Croire en des jours meilleurs après l'horreur stalinienne, c'était une réaction naturelle, non?

L'histoire russe est une longue tradition de souffrance. Les gens sont habités par cette situation d'anormalité. Il y a une sorte de fatalisme, surtout en Biélorussie. La catastrophe de Tchernobyl, par exemple, n'a donné lieu à la création d'aucune association de défense des victimes, pas plus qu'il n'y en avait eu au moment de l'Afghanistan.
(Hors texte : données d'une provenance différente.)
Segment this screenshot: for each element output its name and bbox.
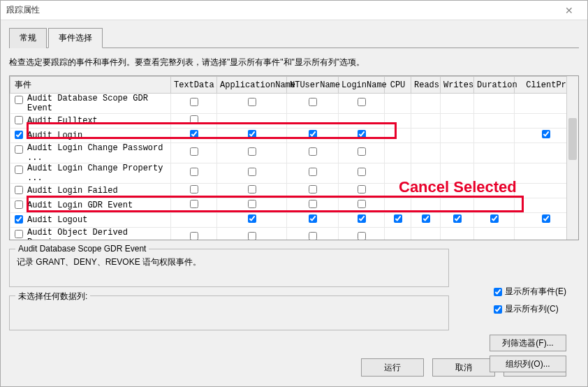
table-row[interactable]: Audit Login Change Password ... xyxy=(10,143,578,163)
table-row[interactable]: Audit Object Derived Permiss... xyxy=(10,228,578,241)
cell-checkbox[interactable] xyxy=(358,214,366,223)
cell-checkbox-container[interactable] xyxy=(217,228,287,241)
cell-checkbox-container[interactable] xyxy=(441,114,474,129)
cell-checkbox-container[interactable] xyxy=(339,163,385,184)
row-checkbox[interactable] xyxy=(15,215,23,224)
cell-checkbox-container[interactable] xyxy=(217,94,287,114)
cell-checkbox-container[interactable] xyxy=(171,143,217,163)
cell-checkbox[interactable] xyxy=(248,214,256,223)
cell-checkbox[interactable] xyxy=(542,214,550,223)
row-checkbox[interactable] xyxy=(15,186,23,194)
cell-checkbox[interactable] xyxy=(190,200,198,208)
cell-checkbox[interactable] xyxy=(309,232,317,240)
cell-checkbox[interactable] xyxy=(190,168,198,176)
cell-checkbox-container[interactable] xyxy=(385,114,411,129)
cell-checkbox-container[interactable] xyxy=(217,198,287,213)
row-checkbox[interactable] xyxy=(15,116,23,124)
table-row[interactable]: Audit Login Change Property ... xyxy=(10,163,578,184)
cell-checkbox-container[interactable] xyxy=(474,184,515,198)
col-duration[interactable]: Duration xyxy=(474,77,515,94)
vertical-scrollbar[interactable] xyxy=(566,76,578,240)
cell-checkbox-container[interactable] xyxy=(411,184,441,198)
event-name-cell[interactable]: Audit Logout xyxy=(10,213,171,228)
cell-checkbox[interactable] xyxy=(542,130,550,138)
cell-checkbox[interactable] xyxy=(190,115,198,124)
cell-checkbox-container[interactable] xyxy=(287,114,339,129)
row-checkbox[interactable] xyxy=(15,166,23,174)
cell-checkbox-container[interactable] xyxy=(411,143,441,163)
cell-checkbox-container[interactable] xyxy=(385,143,411,163)
cell-checkbox[interactable] xyxy=(358,232,366,240)
tab-general[interactable]: 常规 xyxy=(9,28,47,48)
table-row[interactable]: Audit Database Scope GDR Event xyxy=(10,94,578,114)
cell-checkbox-container[interactable] xyxy=(474,129,515,143)
cell-checkbox-container[interactable] xyxy=(217,129,287,143)
table-row[interactable]: Audit Login xyxy=(10,129,578,143)
show-all-events-checkbox[interactable] xyxy=(494,288,502,296)
organize-columns-button[interactable]: 组织列(O)... xyxy=(490,356,566,372)
cell-checkbox-container[interactable] xyxy=(217,184,287,198)
row-checkbox[interactable] xyxy=(15,96,23,104)
cell-checkbox-container[interactable] xyxy=(411,129,441,143)
cell-checkbox[interactable] xyxy=(358,130,366,138)
cancel-button[interactable]: 取消 xyxy=(432,358,495,377)
cell-checkbox[interactable] xyxy=(248,200,256,208)
cell-checkbox-container[interactable] xyxy=(171,213,217,228)
cell-checkbox-container[interactable] xyxy=(217,143,287,163)
cell-checkbox-container[interactable] xyxy=(441,184,474,198)
cell-checkbox-container[interactable] xyxy=(441,163,474,184)
cell-checkbox-container[interactable] xyxy=(385,213,411,228)
cell-checkbox-container[interactable] xyxy=(171,114,217,129)
cell-checkbox-container[interactable] xyxy=(171,198,217,213)
cell-checkbox-container[interactable] xyxy=(339,184,385,198)
cell-checkbox[interactable] xyxy=(248,130,256,138)
cell-checkbox[interactable] xyxy=(358,98,366,106)
cell-checkbox-container[interactable] xyxy=(287,228,339,241)
col-reads[interactable]: Reads xyxy=(411,77,441,94)
cell-checkbox-container[interactable] xyxy=(287,94,339,114)
cell-checkbox-container[interactable] xyxy=(287,163,339,184)
cell-checkbox-container[interactable] xyxy=(171,184,217,198)
cell-checkbox-container[interactable] xyxy=(287,143,339,163)
col-event[interactable]: 事件 xyxy=(10,77,171,94)
scroll-thumb[interactable] xyxy=(568,118,577,160)
cell-checkbox-container[interactable] xyxy=(287,129,339,143)
cell-checkbox[interactable] xyxy=(309,185,317,194)
cell-checkbox[interactable] xyxy=(248,232,256,240)
cell-checkbox[interactable] xyxy=(248,147,256,156)
cell-checkbox-container[interactable] xyxy=(385,184,411,198)
cell-checkbox-container[interactable] xyxy=(339,143,385,163)
cell-checkbox-container[interactable] xyxy=(474,143,515,163)
col-writes[interactable]: Writes xyxy=(441,77,474,94)
cell-checkbox-container[interactable] xyxy=(441,213,474,228)
row-checkbox[interactable] xyxy=(15,230,23,238)
cell-checkbox[interactable] xyxy=(309,147,317,156)
event-name-cell[interactable]: Audit Object Derived Permiss... xyxy=(10,228,171,241)
cell-checkbox[interactable] xyxy=(358,147,366,156)
cell-checkbox[interactable] xyxy=(190,232,198,240)
cell-checkbox[interactable] xyxy=(309,130,317,138)
event-name-cell[interactable]: Audit Login Change Property ... xyxy=(10,163,171,184)
column-filter-button[interactable]: 列筛选器(F)... xyxy=(490,335,566,351)
cell-checkbox-container[interactable] xyxy=(171,228,217,241)
cell-checkbox-container[interactable] xyxy=(339,228,385,241)
cell-checkbox[interactable] xyxy=(358,168,366,176)
cell-checkbox-container[interactable] xyxy=(474,198,515,213)
cell-checkbox-container[interactable] xyxy=(441,198,474,213)
cell-checkbox-container[interactable] xyxy=(441,94,474,114)
cell-checkbox[interactable] xyxy=(190,98,198,106)
cell-checkbox-container[interactable] xyxy=(441,228,474,241)
cell-checkbox[interactable] xyxy=(490,214,499,223)
event-name-cell[interactable]: Audit Login Change Password ... xyxy=(10,143,171,163)
cell-checkbox-container[interactable] xyxy=(287,213,339,228)
cell-checkbox-container[interactable] xyxy=(217,163,287,184)
cell-checkbox[interactable] xyxy=(453,214,462,223)
cell-checkbox-container[interactable] xyxy=(385,198,411,213)
cell-checkbox[interactable] xyxy=(422,214,430,223)
cell-checkbox[interactable] xyxy=(190,147,198,156)
event-name-cell[interactable]: Audit Login Failed xyxy=(10,184,171,198)
cell-checkbox[interactable] xyxy=(309,98,317,106)
cell-checkbox[interactable] xyxy=(309,214,317,223)
cell-checkbox-container[interactable] xyxy=(385,94,411,114)
cell-checkbox-container[interactable] xyxy=(411,213,441,228)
Dans toutes les familles que j'ai rencontrées, il y avait des victimes du stalinisme et pourtant les réactions oscillent entre avouer des souffrances incroyables et avoir des mentalités d'esclave. Souvenez-vous de cet homme qui a passé des années en camp et qui, à son retour, partage son bureau avec son délateur. Ils sont tous les deux au courant, mais la victime ne dit rien. J'ai compris que la souffrance ne conduisait pas l'homme à aspirer à la liberté. C'est l'idée centrale du livre.

La Fin de l'homme rouge est comme une suite ininterrompue d'horreurs…
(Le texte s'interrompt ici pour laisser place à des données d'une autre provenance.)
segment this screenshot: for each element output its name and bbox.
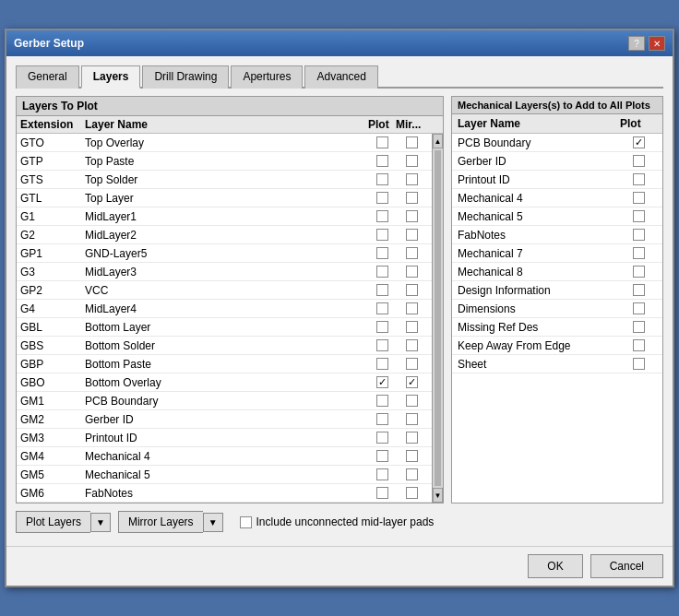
plot-checkbox[interactable] <box>376 266 388 278</box>
right-table-row: Mechanical 8 <box>452 263 662 281</box>
left-table-body: GTO Top Overlay GTP Top Paste GT <box>17 134 432 503</box>
left-panel-header: Layers To Plot <box>17 97 443 116</box>
right-plot-checkbox[interactable] <box>633 266 645 278</box>
mir-checkbox[interactable] <box>406 413 418 425</box>
mir-checkbox[interactable] <box>406 266 418 278</box>
col-plot: Plot <box>368 118 396 131</box>
mir-checkbox[interactable] <box>406 136 418 148</box>
right-plot-checkbox[interactable] <box>633 339 645 351</box>
plot-checkbox[interactable] <box>376 136 388 148</box>
right-plot-checkbox[interactable] <box>633 321 645 333</box>
table-row: G2 MidLayer2 <box>17 226 432 244</box>
tab-advanced[interactable]: Advanced <box>304 65 377 89</box>
table-row: G4 MidLayer4 <box>17 300 432 318</box>
plot-checkbox[interactable] <box>376 450 388 462</box>
dialog-content: General Layers Drill Drawing Apertures A… <box>6 56 673 542</box>
mir-checkbox[interactable] <box>406 395 418 407</box>
mir-checkbox[interactable] <box>406 339 418 351</box>
table-row: GM6 FabNotes <box>17 484 432 503</box>
table-row: G1 MidLayer1 <box>17 207 432 226</box>
table-row: GM5 Mechanical 5 <box>17 466 432 484</box>
mir-checkbox[interactable] <box>406 432 418 444</box>
mir-checkbox[interactable] <box>406 376 418 388</box>
right-plot-checkbox[interactable] <box>633 247 645 259</box>
mir-checkbox[interactable] <box>406 302 418 314</box>
dialog-footer: OK Cancel <box>6 546 673 586</box>
right-plot-checkbox[interactable] <box>633 358 645 370</box>
plot-checkbox[interactable] <box>376 229 388 241</box>
right-plot-checkbox[interactable] <box>633 284 645 296</box>
table-row: GTP Top Paste <box>17 152 432 171</box>
cancel-button[interactable]: Cancel <box>590 554 663 578</box>
mir-checkbox[interactable] <box>406 247 418 259</box>
scroll-thumb[interactable] <box>435 150 441 486</box>
plot-checkbox[interactable] <box>376 302 388 314</box>
right-table-row: Keep Away From Edge <box>452 337 662 355</box>
right-plot-checkbox[interactable] <box>633 155 645 167</box>
right-plot-checkbox[interactable] <box>633 302 645 314</box>
plot-checkbox[interactable] <box>376 339 388 351</box>
plot-checkbox[interactable] <box>376 413 388 425</box>
tab-general[interactable]: General <box>16 65 79 89</box>
plot-layers-dropdown-arrow[interactable]: ▼ <box>90 513 111 532</box>
tab-apertures[interactable]: Apertures <box>231 65 303 89</box>
right-table-row: Mechanical 7 <box>452 244 662 263</box>
plot-checkbox[interactable] <box>376 487 388 499</box>
plot-checkbox[interactable] <box>376 358 388 370</box>
plot-checkbox[interactable] <box>376 247 388 259</box>
plot-layers-split-button: Plot Layers ▼ <box>16 511 111 533</box>
plot-checkbox[interactable] <box>376 192 388 204</box>
mir-checkbox[interactable] <box>406 192 418 204</box>
scroll-up-button[interactable]: ▲ <box>433 134 443 148</box>
plot-checkbox[interactable] <box>376 395 388 407</box>
table-row: GTS Top Solder <box>17 171 432 189</box>
close-button[interactable]: ✕ <box>649 36 665 51</box>
mir-checkbox[interactable] <box>406 173 418 185</box>
ok-button[interactable]: OK <box>528 554 582 578</box>
right-plot-checkbox[interactable] <box>633 173 645 185</box>
plot-checkbox[interactable] <box>376 432 388 444</box>
col-scroll-spacer <box>428 118 439 131</box>
panels-row: Layers To Plot Extension Layer Name Plot… <box>16 96 663 503</box>
table-row: GTL Top Layer <box>17 189 432 207</box>
mir-checkbox[interactable] <box>406 487 418 499</box>
right-plot-checkbox[interactable] <box>633 229 645 241</box>
dialog-title: Gerber Setup <box>14 37 84 50</box>
left-panel-title: Layers To Plot <box>22 100 98 113</box>
plot-checkbox[interactable] <box>376 468 388 480</box>
right-plot-checkbox[interactable] <box>633 210 645 222</box>
mir-checkbox[interactable] <box>406 229 418 241</box>
tab-drill-drawing[interactable]: Drill Drawing <box>142 65 229 89</box>
tab-layers[interactable]: Layers <box>81 65 141 89</box>
mir-checkbox[interactable] <box>406 210 418 222</box>
include-unconnected-checkbox[interactable] <box>240 516 252 528</box>
left-scrollbar[interactable]: ▲ ▼ <box>432 134 443 503</box>
col-layer-name: Layer Name <box>85 118 368 131</box>
plot-checkbox[interactable] <box>376 173 388 185</box>
mir-checkbox[interactable] <box>406 284 418 296</box>
mir-checkbox[interactable] <box>406 358 418 370</box>
plot-checkbox[interactable] <box>376 376 388 388</box>
scroll-down-button[interactable]: ▼ <box>433 488 443 503</box>
right-plot-checkbox[interactable] <box>633 192 645 204</box>
mir-checkbox[interactable] <box>406 321 418 333</box>
left-panel: Layers To Plot Extension Layer Name Plot… <box>16 96 444 503</box>
plot-checkbox[interactable] <box>376 321 388 333</box>
mir-checkbox[interactable] <box>406 155 418 167</box>
right-table-row: Dimensions <box>452 300 662 318</box>
table-row: GM2 Gerber ID <box>17 410 432 429</box>
plot-checkbox[interactable] <box>376 210 388 222</box>
right-table-row: Printout ID <box>452 171 662 189</box>
mir-checkbox[interactable] <box>406 468 418 480</box>
mir-checkbox[interactable] <box>406 450 418 462</box>
plot-checkbox[interactable] <box>376 284 388 296</box>
right-panel-title: Mechanical Layers(s) to Add to All Plots <box>458 100 650 111</box>
title-bar-buttons: ? ✕ <box>628 36 665 51</box>
mirror-layers-button[interactable]: Mirror Layers <box>118 511 203 533</box>
right-plot-checkbox[interactable] <box>633 136 645 148</box>
plot-checkbox[interactable] <box>376 155 388 167</box>
plot-layers-button[interactable]: Plot Layers <box>16 511 90 533</box>
help-button[interactable]: ? <box>628 36 645 51</box>
mirror-layers-dropdown-arrow[interactable]: ▼ <box>203 513 223 532</box>
gerber-setup-dialog: Gerber Setup ? ✕ General Layers Drill Dr… <box>5 29 674 587</box>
La vie d'un homme n'a aucune valeur chez nous. Les années 1990 et la chute de l'Empire ont été celles des règlements de comptes, le règne des monstres. Comme à l'époque des camps staliniens. Ce que j'ai compris en écrivant ce livre, c'est qu'il n'existe pas de mal chimiquement pur, de catégories d'individus concernées, mais qu'il est dilué dans toute la société.

Vous placez parfois l'horreur communiste et l'horreur nazie sur un même plan…

Mon père était étudiant en journalisme avant-guerre à Minsk. La guerre a éclaté lorsqu'il entrait en 2e année. Il a demandé à partir au combat. Lorsqu'il a dit à son professeur qu'il s'engageait, celui-ci a répondu: «Cette guerre, c'est un fascisme qui en combat un autre. Mais nous gagnerons, parce que nos soldats ne sont pas exigeants.» Mon père s'est demandé très sérieusement s'il devait dénoncer son professeur pour de tels propos, mais il est parti peu après sans avoir à trancher. En me racontant cette histoire, il m'a dit: «Tu n'imagines pas ce qu'on a fait de nous.»

Pensez-vous que Poutine soit l'homme qui peut redonner sa grandeur à la Russie?

Les gens voient en lui une figure qui incarne notre grandeur disparue. Les jeunes veulent vivre dans un grand pays. Quand il a voulu rester au pouvoir, il a promis de faire payer les riches et, une fois élu, il s'est bien sûr empressé d'oublier ses promesses. Il a réussi par un bourrage de crâne massif à détourner l'attention et la violence sur les homosexuels et les Pussy Riot. Le voir en photo en treillis, torse nu, avec un fusil à la main, c'est une telle caricature. Allez sur les réseaux sociaux russes et vous verrez que les gens ne sont pas dupes! Malgré tout, malgré les richesses dérobées, l'évasion des capitaux, les Russes sont fatalistes, ils disent qu'ils sont habitués, qu'ils ne connaissent pas de politiciens honnêtes une fois arrivés au pouvoir.

Pouvez-vous imaginer écrire demain une œuvre purement d'imagination?

On ne demande pas à un prosateur s'il peut écrire un roman en vers! Le «roman des voix», c'est le genre que j'ai choisi et dans lequel je vais poursuivre mon œuvre. Les sujets ne manquent pas, le mal prend tellement de formes! Depuis Dostoïevski, personne n'a mieux parlé de cette question. Toutes ces guerres après la chute de l'Empire et personne qui soit capable d'en expliquer la nécessité. Dostoïevski a dit que toute sa vie il a cherché ce qu'il y avait d'humain en l'homme. Chalamov lui a répondu qu'au bout de quelques jours dans un camp, l'humain disparaît.